Exercise goal →
Please give back, word for word, each line from the start of the entries through the one in which "FCC Applications" is found.

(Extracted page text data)

BEGIN

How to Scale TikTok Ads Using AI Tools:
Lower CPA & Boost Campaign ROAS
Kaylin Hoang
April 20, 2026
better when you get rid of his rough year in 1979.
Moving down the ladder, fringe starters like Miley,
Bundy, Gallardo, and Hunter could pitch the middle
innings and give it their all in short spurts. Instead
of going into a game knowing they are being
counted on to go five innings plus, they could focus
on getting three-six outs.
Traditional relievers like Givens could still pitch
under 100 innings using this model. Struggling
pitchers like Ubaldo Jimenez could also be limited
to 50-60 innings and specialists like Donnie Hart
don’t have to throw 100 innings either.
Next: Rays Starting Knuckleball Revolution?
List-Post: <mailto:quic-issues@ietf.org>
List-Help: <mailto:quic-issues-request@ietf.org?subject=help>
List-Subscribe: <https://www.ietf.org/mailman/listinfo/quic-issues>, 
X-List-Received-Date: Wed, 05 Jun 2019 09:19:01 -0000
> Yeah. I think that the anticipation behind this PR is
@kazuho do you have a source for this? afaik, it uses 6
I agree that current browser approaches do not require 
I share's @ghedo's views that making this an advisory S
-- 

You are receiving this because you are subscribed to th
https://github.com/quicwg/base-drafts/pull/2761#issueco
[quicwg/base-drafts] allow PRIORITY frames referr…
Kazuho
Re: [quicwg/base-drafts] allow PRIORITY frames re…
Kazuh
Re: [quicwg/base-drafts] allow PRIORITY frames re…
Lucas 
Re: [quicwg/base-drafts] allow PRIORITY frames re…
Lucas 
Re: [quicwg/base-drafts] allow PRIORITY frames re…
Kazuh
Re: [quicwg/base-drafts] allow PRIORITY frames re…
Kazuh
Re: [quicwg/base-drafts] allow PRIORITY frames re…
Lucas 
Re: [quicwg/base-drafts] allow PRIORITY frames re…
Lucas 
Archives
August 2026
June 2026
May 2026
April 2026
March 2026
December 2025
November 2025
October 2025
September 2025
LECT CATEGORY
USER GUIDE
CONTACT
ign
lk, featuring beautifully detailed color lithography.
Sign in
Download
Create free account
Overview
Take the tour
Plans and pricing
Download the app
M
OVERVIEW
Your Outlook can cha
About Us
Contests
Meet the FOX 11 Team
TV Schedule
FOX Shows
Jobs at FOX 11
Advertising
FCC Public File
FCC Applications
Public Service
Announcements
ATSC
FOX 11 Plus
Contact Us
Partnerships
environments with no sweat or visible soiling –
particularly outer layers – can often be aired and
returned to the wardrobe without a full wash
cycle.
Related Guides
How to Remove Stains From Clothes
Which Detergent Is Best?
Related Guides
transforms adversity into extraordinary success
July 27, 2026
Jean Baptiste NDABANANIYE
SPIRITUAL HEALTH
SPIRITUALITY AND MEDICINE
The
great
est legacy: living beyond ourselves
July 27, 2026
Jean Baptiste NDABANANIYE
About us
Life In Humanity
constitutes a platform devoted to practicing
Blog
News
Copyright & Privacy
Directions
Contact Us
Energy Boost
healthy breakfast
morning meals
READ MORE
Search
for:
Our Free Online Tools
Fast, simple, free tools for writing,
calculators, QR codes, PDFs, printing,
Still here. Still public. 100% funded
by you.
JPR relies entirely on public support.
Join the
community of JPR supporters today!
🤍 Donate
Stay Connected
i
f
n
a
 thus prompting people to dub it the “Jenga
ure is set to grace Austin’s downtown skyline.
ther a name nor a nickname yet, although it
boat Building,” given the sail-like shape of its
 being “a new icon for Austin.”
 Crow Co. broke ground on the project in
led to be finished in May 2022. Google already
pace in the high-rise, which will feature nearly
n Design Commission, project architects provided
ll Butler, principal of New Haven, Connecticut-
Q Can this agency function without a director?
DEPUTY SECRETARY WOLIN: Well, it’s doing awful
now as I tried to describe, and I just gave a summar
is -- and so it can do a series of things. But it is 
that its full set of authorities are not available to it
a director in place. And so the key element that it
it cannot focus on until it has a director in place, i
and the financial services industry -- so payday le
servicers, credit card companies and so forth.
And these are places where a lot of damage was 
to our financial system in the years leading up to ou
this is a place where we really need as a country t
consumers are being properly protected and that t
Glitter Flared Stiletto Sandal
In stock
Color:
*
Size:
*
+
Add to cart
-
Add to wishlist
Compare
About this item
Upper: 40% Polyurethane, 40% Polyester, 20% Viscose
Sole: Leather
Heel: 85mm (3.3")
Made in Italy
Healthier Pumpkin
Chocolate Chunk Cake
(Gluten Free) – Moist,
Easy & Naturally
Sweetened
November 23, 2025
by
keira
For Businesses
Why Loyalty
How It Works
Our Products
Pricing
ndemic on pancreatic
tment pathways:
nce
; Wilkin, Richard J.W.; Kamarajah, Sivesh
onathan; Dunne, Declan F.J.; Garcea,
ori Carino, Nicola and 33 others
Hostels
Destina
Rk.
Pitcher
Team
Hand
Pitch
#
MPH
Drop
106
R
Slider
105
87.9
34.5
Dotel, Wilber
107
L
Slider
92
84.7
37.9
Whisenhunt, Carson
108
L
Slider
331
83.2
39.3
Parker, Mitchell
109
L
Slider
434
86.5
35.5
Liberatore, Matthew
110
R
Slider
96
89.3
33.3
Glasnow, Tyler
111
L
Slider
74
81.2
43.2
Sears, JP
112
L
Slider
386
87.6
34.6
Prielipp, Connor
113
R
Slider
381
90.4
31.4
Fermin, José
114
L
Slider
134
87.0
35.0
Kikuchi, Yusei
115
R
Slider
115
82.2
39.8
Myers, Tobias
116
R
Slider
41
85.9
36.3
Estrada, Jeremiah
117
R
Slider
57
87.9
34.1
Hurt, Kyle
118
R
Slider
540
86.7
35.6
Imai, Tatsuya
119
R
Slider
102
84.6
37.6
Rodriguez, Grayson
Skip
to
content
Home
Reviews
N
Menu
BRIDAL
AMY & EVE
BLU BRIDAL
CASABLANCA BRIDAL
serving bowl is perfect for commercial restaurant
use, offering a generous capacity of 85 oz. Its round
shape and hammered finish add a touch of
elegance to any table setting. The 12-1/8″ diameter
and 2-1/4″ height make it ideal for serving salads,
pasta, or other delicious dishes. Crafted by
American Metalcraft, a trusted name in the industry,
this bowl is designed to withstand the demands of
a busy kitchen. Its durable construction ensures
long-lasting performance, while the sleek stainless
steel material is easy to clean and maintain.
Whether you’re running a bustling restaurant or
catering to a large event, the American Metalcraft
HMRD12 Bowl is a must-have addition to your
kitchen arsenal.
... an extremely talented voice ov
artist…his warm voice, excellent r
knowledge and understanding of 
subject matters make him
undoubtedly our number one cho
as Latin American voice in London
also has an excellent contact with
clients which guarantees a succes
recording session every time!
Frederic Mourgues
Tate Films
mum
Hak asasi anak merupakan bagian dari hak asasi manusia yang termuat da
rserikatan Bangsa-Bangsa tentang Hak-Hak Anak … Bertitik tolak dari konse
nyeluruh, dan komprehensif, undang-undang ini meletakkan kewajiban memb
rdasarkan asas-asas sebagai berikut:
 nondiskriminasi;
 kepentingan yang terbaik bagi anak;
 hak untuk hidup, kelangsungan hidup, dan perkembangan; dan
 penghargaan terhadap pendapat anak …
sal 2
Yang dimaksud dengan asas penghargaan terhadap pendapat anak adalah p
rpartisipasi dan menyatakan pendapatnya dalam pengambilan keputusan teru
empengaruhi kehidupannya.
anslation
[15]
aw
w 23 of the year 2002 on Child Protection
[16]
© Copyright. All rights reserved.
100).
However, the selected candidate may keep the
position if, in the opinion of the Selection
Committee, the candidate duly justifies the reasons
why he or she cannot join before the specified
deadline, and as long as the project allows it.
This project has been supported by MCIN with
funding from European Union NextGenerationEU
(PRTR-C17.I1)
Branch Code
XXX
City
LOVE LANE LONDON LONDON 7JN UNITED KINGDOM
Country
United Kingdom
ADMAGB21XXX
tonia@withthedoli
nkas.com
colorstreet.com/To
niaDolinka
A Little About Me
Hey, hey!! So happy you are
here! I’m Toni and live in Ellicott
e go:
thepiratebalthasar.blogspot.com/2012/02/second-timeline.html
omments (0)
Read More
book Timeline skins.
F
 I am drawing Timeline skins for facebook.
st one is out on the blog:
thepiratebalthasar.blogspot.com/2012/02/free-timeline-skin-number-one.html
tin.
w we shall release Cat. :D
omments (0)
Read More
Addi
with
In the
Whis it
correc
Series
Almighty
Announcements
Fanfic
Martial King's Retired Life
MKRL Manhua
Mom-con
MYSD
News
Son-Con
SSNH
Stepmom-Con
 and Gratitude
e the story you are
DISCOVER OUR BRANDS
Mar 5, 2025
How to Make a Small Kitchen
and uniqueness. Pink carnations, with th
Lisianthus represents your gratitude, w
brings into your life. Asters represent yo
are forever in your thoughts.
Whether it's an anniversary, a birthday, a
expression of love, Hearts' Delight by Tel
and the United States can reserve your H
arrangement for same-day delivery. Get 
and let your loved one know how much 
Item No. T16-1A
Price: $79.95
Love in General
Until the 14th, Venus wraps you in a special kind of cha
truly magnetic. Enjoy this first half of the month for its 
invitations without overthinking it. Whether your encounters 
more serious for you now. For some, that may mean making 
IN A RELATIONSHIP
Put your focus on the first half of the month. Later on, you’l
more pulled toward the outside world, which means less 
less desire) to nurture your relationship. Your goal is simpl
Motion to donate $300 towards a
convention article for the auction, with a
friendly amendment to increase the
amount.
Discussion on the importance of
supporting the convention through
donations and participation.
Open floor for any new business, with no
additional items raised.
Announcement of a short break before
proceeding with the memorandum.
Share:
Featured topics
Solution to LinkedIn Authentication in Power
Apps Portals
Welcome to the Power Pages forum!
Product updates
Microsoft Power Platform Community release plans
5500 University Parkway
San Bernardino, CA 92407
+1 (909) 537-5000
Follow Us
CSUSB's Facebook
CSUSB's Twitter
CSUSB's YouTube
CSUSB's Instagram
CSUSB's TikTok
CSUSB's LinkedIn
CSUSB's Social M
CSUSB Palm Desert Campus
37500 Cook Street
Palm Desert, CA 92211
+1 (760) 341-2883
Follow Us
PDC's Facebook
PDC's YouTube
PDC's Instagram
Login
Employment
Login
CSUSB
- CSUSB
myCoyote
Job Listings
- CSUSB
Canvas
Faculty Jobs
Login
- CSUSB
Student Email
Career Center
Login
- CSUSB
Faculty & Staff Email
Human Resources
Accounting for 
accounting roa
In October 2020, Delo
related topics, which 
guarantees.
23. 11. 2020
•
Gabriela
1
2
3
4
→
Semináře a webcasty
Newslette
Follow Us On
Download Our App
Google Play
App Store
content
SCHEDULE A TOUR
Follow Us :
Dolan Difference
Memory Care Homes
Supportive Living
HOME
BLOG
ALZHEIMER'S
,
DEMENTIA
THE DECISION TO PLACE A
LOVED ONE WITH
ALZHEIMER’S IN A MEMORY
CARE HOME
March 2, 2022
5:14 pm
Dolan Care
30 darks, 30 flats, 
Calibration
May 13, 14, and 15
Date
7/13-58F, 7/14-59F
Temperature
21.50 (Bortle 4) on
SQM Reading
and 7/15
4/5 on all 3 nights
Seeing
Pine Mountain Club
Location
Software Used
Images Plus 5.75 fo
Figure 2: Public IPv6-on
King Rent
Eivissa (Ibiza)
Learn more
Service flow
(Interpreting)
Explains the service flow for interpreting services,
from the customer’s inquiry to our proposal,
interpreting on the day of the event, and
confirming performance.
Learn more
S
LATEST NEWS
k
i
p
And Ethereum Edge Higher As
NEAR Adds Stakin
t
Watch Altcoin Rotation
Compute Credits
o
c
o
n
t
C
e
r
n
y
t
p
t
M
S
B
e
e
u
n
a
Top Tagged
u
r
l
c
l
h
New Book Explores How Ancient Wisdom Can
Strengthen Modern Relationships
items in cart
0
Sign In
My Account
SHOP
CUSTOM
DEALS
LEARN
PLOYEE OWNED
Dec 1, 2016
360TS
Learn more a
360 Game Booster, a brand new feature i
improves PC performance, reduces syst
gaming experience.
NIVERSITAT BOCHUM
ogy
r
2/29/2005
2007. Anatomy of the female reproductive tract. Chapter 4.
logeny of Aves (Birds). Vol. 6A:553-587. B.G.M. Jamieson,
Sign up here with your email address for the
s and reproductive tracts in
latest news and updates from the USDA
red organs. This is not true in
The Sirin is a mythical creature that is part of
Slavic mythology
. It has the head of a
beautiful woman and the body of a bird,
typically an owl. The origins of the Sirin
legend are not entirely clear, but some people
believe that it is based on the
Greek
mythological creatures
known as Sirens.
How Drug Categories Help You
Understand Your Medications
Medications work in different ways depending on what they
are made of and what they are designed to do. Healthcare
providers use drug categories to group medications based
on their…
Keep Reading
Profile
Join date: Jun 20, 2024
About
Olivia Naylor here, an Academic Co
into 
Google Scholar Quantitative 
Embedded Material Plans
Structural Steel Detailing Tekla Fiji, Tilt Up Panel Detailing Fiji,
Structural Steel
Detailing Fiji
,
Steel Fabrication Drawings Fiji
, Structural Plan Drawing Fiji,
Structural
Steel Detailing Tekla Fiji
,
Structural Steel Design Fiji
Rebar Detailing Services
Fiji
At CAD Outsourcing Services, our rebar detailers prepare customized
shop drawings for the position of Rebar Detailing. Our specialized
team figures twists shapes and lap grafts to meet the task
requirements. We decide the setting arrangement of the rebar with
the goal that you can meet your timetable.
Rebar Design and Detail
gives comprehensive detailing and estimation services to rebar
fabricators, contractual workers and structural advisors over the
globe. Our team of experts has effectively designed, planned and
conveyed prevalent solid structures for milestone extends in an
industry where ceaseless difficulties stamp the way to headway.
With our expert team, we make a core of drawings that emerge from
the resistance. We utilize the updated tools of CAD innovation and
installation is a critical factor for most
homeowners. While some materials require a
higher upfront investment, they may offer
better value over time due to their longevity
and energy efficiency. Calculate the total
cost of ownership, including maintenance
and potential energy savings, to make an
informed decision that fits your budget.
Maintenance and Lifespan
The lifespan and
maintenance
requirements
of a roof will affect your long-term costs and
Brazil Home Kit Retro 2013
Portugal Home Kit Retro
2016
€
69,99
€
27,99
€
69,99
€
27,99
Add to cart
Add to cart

END

The completed task →
How to Scale TikTok Ads Using AI Tools:
Lower CPA & Boost Campaign ROAS
Kaylin Hoang
April 20, 2026
better when you get rid of his rough year in 1979.
Moving down the ladder, fringe starters like Miley,
Bundy, Gallardo, and Hunter could pitch the middle
innings and give it their all in short spurts. Instead
of going into a game knowing they are being
counted on to go five innings plus, they could focus
on getting three-six outs.
Traditional relievers like Givens could still pitch
under 100 innings using this model. Struggling
pitchers like Ubaldo Jimenez could also be limited
to 50-60 innings and specialists like Donnie Hart
don’t have to throw 100 innings either.
Next: Rays Starting Knuckleball Revolution?
List-Post: <mailto:quic-issues@ietf.org>
List-Help: <mailto:quic-issues-request@ietf.org?subject=help>
List-Subscribe: <https://www.ietf.org/mailman/listinfo/quic-issues>, 
X-List-Received-Date: Wed, 05 Jun 2019 09:19:01 -0000
> Yeah. I think that the anticipation behind this PR is
@kazuho do you have a source for this? afaik, it uses 6
I agree that current browser approaches do not require 
I share's @ghedo's views that making this an advisory S
-- 

You are receiving this because you are subscribed to th
https://github.com/quicwg/base-drafts/pull/2761#issueco
[quicwg/base-drafts] allow PRIORITY frames referr…
Kazuho
Re: [quicwg/base-drafts] allow PRIORITY frames re…
Kazuh
Re: [quicwg/base-drafts] allow PRIORITY frames re…
Lucas 
Re: [quicwg/base-drafts] allow PRIORITY frames re…
Lucas 
Re: [quicwg/base-drafts] allow PRIORITY frames re…
Kazuh
Re: [quicwg/base-drafts] allow PRIORITY frames re…
Kazuh
Re: [quicwg/base-drafts] allow PRIORITY frames re…
Lucas 
Re: [quicwg/base-drafts] allow PRIORITY frames re…
Lucas 
Archives
August 2026
June 2026
May 2026
April 2026
March 2026
December 2025
November 2025
October 2025
September 2025
LECT CATEGORY
USER GUIDE
CONTACT
ign
lk, featuring beautifully detailed color lithography.
Sign in
Download
Create free account
Overview
Take the tour
Plans and pricing
Download the app
M
OVERVIEW
Your Outlook can cha
About Us
Contests
Meet the FOX 11 Team
TV Schedule
FOX Shows
Jobs at FOX 11
Advertising
FCC Public File
FCC Applications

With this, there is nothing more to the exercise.